An important place where we should pause our sights and minds is on the persistent link between these forms of violence and the transnational policies that have shaped the commercialization and penalization of so-called narcotics.

On April 20, an Indigenous Nasa governor from Colombia, Sandra Liliana Peña, was assassinated. Her death is evidence of the intensification of violence against the defenders of Amazonian territories where the consequences of decades of state and market policies continue to be felt in the high numbers of affected, displaced, and murdered people. As in so many other countries of Abya Yala, to belong to an Indigenous or Black community and to be an environmental defender, demand justice, and exercise self-determination with respect to one’s land, culture, and governance often comes with a death sentence. How many names must be remembered and exclaimed out loud in order to not forget? And what are some of the threads that help us understand the connection between the lives and deaths of Sandra Liliana Peña and Breonna Taylor, a Black woman murdered after a “no-knock” warrant was ordered at her home in Louisville, Kentucky on the night of March 13, 2020? An important place where we should pause our sights and minds is on the persistent link between these forms of violence and the transnational policies that have shaped the commercialization and penalization of so-called narcotics.

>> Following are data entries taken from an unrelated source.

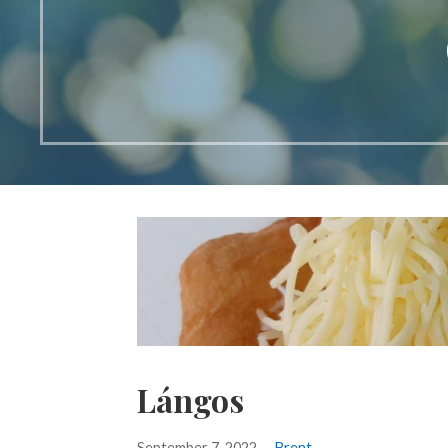
Lángos
September 7, 2022
Brent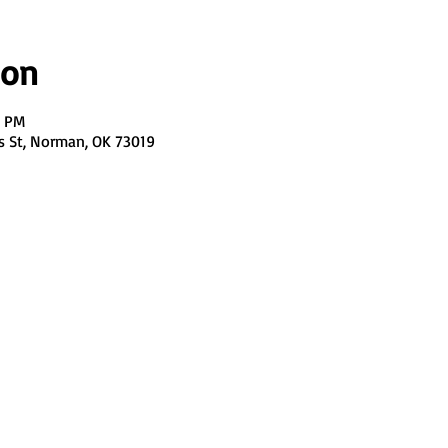
ion
0 PM
s St, Norman, OK 73019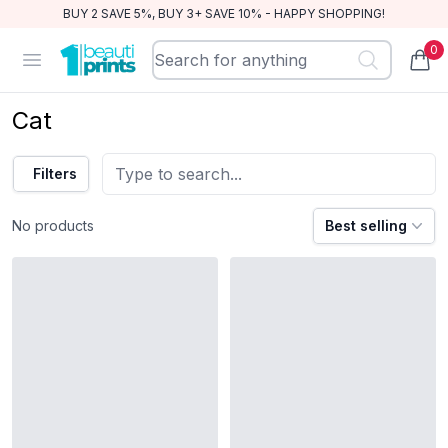
BUY 2 SAVE 5%, BUY 3+ SAVE 10% - HAPPY SHOPPING!
0
BeautiPrints
Open menu
items
Cat
Filters
No products
Best selling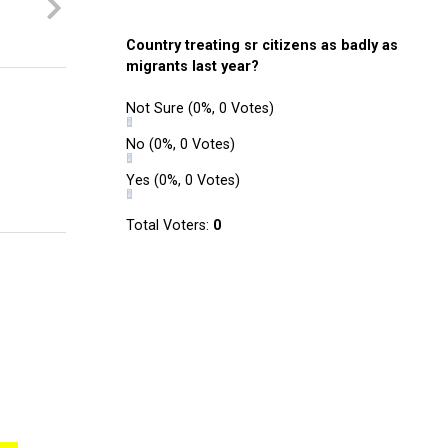
Country treating sr citizens as badly as
migrants last year?
Not Sure
(0%, 0 Votes)
No
(0%, 0 Votes)
Yes
(0%, 0 Votes)
Total Voters:
0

In Colombia, the cultivation and eradication of the coca plant are not a vestige of the twentieth century, like Pablo Escobar’s tragicomic hippopotamuses. The War on Drugs continues to be lived through the direct and indirect violence perpetrated by governments and armed groups against small farmers and community members, and through the aerial application of glyphosates in what appears to be an endless strategy to eradicate coca plantations. And yet, the global demand for cocaine persists and its illicit status has brought about death and imprisonment for families trapped in this death economy, both north and south of the U.S.-Mexico border. This “War on Drugs” has also invited other forms of profit, most clearly exemplified in the arms trade and in the growth of for-profit prisons. The victims, once again, are disproportionately Black, Latinx, Indigenous; the “damned of the earth” who Martinican revolutionary psychologist Frantz Fanon wrote of.

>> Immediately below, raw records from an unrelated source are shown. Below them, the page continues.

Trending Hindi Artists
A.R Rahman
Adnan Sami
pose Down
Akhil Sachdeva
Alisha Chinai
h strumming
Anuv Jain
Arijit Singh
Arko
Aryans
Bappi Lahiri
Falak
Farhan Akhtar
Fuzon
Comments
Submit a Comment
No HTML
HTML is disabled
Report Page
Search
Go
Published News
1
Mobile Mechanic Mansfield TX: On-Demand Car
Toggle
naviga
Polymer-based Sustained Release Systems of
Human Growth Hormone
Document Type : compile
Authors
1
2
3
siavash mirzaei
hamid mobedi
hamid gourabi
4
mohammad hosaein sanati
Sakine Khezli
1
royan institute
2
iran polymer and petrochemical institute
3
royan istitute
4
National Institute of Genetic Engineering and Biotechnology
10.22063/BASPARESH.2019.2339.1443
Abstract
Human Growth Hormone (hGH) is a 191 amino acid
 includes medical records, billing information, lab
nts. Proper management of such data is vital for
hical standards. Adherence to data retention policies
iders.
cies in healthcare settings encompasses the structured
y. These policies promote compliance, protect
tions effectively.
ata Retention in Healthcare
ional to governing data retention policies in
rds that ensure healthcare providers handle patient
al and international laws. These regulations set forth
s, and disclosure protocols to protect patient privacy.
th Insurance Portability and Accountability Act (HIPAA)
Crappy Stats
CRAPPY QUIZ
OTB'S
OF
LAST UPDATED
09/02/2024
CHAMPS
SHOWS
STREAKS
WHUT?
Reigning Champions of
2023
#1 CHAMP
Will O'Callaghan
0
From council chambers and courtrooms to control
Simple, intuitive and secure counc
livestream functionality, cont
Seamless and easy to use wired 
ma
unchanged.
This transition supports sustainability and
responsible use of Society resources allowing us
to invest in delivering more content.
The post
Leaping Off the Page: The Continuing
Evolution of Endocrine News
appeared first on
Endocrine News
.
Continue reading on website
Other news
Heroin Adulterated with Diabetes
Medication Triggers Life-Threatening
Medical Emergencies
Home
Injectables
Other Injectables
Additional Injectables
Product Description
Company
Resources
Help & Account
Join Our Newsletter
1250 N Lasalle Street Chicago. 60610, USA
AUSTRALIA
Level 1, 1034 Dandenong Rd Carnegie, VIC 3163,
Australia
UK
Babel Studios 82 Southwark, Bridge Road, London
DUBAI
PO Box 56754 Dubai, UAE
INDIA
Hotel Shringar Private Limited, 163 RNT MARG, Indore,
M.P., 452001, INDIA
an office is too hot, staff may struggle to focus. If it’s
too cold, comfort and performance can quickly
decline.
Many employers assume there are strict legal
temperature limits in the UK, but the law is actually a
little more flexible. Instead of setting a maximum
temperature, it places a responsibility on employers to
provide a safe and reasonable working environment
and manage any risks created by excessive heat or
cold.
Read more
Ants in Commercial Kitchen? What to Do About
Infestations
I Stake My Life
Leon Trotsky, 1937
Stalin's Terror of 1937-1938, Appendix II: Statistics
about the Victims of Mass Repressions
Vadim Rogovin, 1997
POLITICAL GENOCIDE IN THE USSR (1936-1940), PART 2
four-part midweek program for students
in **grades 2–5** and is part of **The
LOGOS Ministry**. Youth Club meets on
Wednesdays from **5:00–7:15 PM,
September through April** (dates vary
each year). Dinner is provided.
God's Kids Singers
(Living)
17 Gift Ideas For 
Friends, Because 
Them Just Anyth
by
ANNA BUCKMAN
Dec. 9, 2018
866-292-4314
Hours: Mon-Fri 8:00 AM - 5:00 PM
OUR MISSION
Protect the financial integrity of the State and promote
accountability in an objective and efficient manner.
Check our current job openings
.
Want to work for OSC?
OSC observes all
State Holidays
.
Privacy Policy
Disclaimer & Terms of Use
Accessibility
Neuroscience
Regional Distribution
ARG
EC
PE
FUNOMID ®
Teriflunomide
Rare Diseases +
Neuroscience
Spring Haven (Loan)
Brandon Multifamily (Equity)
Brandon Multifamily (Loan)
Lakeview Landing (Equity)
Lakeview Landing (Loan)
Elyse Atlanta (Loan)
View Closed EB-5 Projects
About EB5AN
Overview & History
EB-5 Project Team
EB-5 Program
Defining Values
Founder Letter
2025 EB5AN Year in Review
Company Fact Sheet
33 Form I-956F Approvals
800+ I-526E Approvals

In the meantime, there is a mounting debate across the United States around the decriminalization of “sacred plants,” or “entheogens.” Ayahuasca, or yagé, psilocybin mushrooms, and other entheogens (including cannabis) have become a part of the “psychedelic renaissance” that is rooted in personal and collective healing based on medicines and sacraments that are greatly valued by Indigenous peoples across different regions of the continent. Likewise, clinical studies have gained visibility for demonstrating the capacity that plants and chemical elements have in treating depression, post-traumatic stress, alcoholism, and even addiction to the opiates that have set off a sustained wave of death across the land recognized as the United States.

The money trail enthusiastically follows these discoveries and studies, as evidenced in the investments made in these clinical trials, new pharmaceutical initiatives, and healing centers and retreats. Even the successful author Michael Pollan has moved from writing about apples and culinary arts to publishing about his experiences with Bufo alvarius and ayahuasca; he now co-directs a research initiative on psychedelics at the University of California, Berkeley.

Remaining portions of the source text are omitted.